Que de fois, dans l’Évangile, nous entendons les auditeurs de Jésus s’étonner de ce Rabbi qui n’est pas comme les autres : « Jamais nous n’avons entendu une parole d’autorité comme celle-là… jamais nous n’avons vu des faits pareils : il donne la vue aux aveugles, il fait parler les muets, il chasse les esprits mauvais, il va même jusqu’à ressusciter les morts et à pardonner les péchés » disent-ils. Parole nouvelle, oui ; « Parole plus tranchante qu’un glaive à deux tranchants ».

« On vous a dit… eh bien moi, je vous dis… ».

Jésus par sa Parole d’autorité n’annule pas tout ce qu’ont dit les anciens, à savoir la Torah, les prophètes, les sages. Non, Il n’annule pas la parole des anciens mais Il pousse leurs paroles jusqu’à leur conséquence ultime. « On vous a dit : Tu aimeras ton prochain et tu haïras ton ennemi. Eh bien ! Moi, je vous dis : Aimez vos ennemis, et priez pour ceux qui vous persécutent ». Et si vous ne pouvez pas les aimer, vous pouvez toujours prier pour eux.

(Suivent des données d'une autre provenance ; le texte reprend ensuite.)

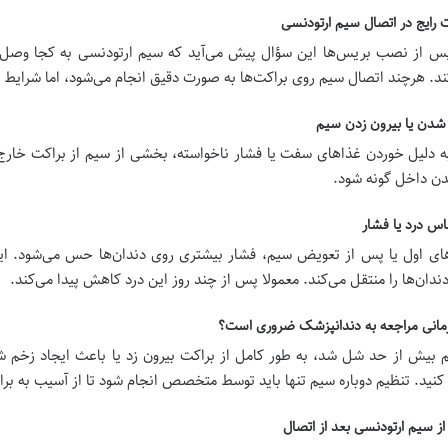
رایج در اتصال سیم ارتودنسی
س از نصب بریس‌ها این سؤال پیش می‌آید که سیم ارتودنسی به کجا وصل
ند. هرچند اتصال سیم روی براکت‌ها به صورت دقیق انجام می‌شود، اما شرایط 
ه دلیل خوردن غذاهای سفت یا فشار ناخواسته، بخشی از سیم از براکت خارج 
ن داخل گونه شود.
های اول یا پس از تعویض سیم، فشار بیشتری روی دندان‌ها حس می‌شود. ا
دان‌ها را منتقل می‌کند. معمولا پس از چند روز این درد کاهش پیدا می‌کند.
م بیش از حد شل شد، به طور کامل از براکت بیرون زد یا باعث ایجاد زخم ش
کنید. تنظیم دوباره سیم تنها باید توسط متخصص انجام شود تا از آسیب به بر
از سیم ارتودنسی بعد از اتصال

Oui, Jésus en sa Personne accomplit toutes les Écritures. D’abord en les assumant dans sa propre vie : « pas un iota de la loi n’est négligé » ; mais sa façon d’observer la loi est nouvelle. Il la vit en la faisant passer de la lettre à l’esprit (La loi consiste en la Vie dans l’Esprit). C’est là toute la nouveauté de l’enseignement de Jésus.

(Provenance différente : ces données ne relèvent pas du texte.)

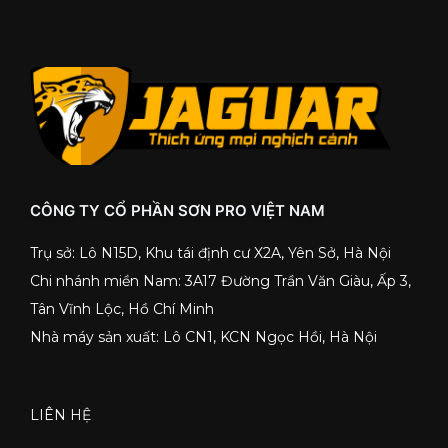
CÔNG TY CỔ PHẦN SƠN PRO VIỆT NAM
Trụ sở: Lô N15D, Khu tái định cư X2A, Yên Sở, Hà Nội
Chi nhánh miền Nam: 3A17 Đường Trần Văn Giàu, Ấp 3,
Tân Vĩnh Lộc, Hồ Chí Minh
Nhà máy sản xuất: Lô CN1, KCN Ngọc Hồi, Hà Nội
LIÊN HỆ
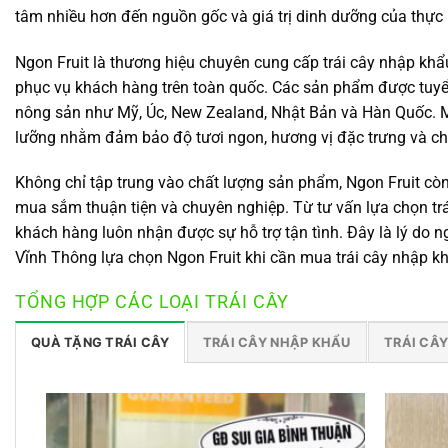
tâm nhiều hơn đến nguồn gốc và giá trị dinh dưỡng của thực
Ngon Fruit là thương hiệu chuyên cung cấp trái cây nhập kh
phục vụ khách hàng trên toàn quốc. Các sản phẩm được tuyển
nông sản như Mỹ, Úc, New Zealand, Nhật Bản và Hàn Quốc. Mỗ
lưỡng nhằm đảm bảo độ tươi ngon, hương vị đặc trưng và ch
Không chỉ tập trung vào chất lượng sản phẩm, Ngon Fruit cò
mua sắm thuận tiện và chuyên nghiệp. Từ tư vấn lựa chọn trái
khách hàng luôn nhận được sự hỗ trợ tận tình. Đây là lý do
Vĩnh Thông lựa chọn Ngon Fruit khi cần mua trái cây nhập k
TỔNG HỢP CÁC LOẠI TRÁI CÂY
QUÀ TẶNG TRÁI CÂY
TRÁI CÂY NHẬP KHẨU
TRÁI CÂY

Origène nous dit au IIème siècle : « La loi ne devient un ancien Testament que pour ceux qui veulent la vivre charnellement ; mais pour nous qui la comprenons et l’appliquons dans l’Esprit et dans le sens de l’Évangile, la loi est toujours nouvelle et les deux Testaments sont pour nous un seul et unique Nouveau Testament ». Origène nous rappelle que dans la lecture priante de l’Écriture et dans l’engagement cohérent de la vie qui en découle, qui doit en découler, l’Église à la suite du Christ se renouvelle et rajeunit toujours. Notre humanité, il est vrai, est vieillie par le péché, et son écorce est noire comme celle de l’arbre en hiver ; mais comme écrit Charles Péguy : « On voit au mois de mai, un sang nouveau monter et poindre sous la dure écorce du cœur. De ce sang nouveau nait un bourgeon d’espérance si humble que le premier venu peut le faire sauter de l’ongle. »

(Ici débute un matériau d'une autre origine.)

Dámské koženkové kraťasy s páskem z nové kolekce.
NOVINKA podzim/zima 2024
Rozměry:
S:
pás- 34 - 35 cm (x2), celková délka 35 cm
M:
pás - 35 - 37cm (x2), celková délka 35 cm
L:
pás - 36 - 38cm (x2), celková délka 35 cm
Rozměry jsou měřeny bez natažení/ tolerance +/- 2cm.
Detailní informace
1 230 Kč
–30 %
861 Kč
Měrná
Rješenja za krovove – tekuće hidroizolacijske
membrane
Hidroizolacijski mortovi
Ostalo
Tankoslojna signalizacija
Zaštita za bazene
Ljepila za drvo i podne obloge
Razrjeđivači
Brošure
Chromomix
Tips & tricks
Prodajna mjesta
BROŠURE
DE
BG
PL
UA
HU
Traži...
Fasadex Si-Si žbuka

Eh bien, c’est aux chrétiens d’aider ce bourgeon à naitre en manifestant au monde l’humanité du Christ, nouvel Adam, qui est secrètement à l’œuvre dans le cœur de tout homme par la grâce de son Esprit Saint.

Un vieil adage latin dit que « la loi était lourde du Christ » : elle portait en elle des capacités que le Christ fera éclore et qu’Il a confié à son Église de continuer à faire éclore jusqu’à la fin des Temps.

C’est pourquoi l’Église aujourd’hui est continuellement en œuvre de discernement – mot-clé de la vie spirituelle.

L’Évangile immuable et éternel s’adresse et est appelé à prendre racine dans le peuple de Dieu, et à partir de Lui, à étendre ses rameaux dans tous les hommes de bonne volonté : dans les cultures, les langages, les blessures de l’homme d’aujourd’hui.

St Paul nous a rappelé dans la deuxième Lecture, que « nous sommes le temple de Dieu et que l’Esprit Saint habite en nous » par le baptême. Le Christ par son Esprit n’a de cesse d’élargir nos frontières. Comme dit le prophète Isaïe, et s’adressant là à chacun de nous et à toute l’Église : « Élargit l’espace de ta tente ; déploie sans hésiter la toile de ta demeure ».

Il y a et il y aura toujours dans le christianisme, une tension entre la loi et l’Esprit, entre l’observance de la Tradition et l’écoute cordiale, chaleureuse, du monde d’aujourd’hui. Cette tension peut être féconde si elle nous maintient éveillé dans la foi : comme la corde du tireur à l’arc, la flèche puise son énergie dans la tension de la corde mais le chasseur ne perd jamais de vue le but : atteindre la cible. Saine tension !

St Paul est un bon exemple pour illustrer cela. Il dit dans la Lettre aux Romains : « Soyez mes imitateurs, comme je le suis moi-même du Christ ». Paul a pris de plus en plus conscience au fil de sa vie, de ses missions en Asie Mineure, que toutes ses sécurités d’observateur zélé de la loi, qu’il était, étaient de la paille au vue de ce qu’il gagnait en abandonnant tout : « Pour Lui le Christ, j’ai tout perdu » dit-il.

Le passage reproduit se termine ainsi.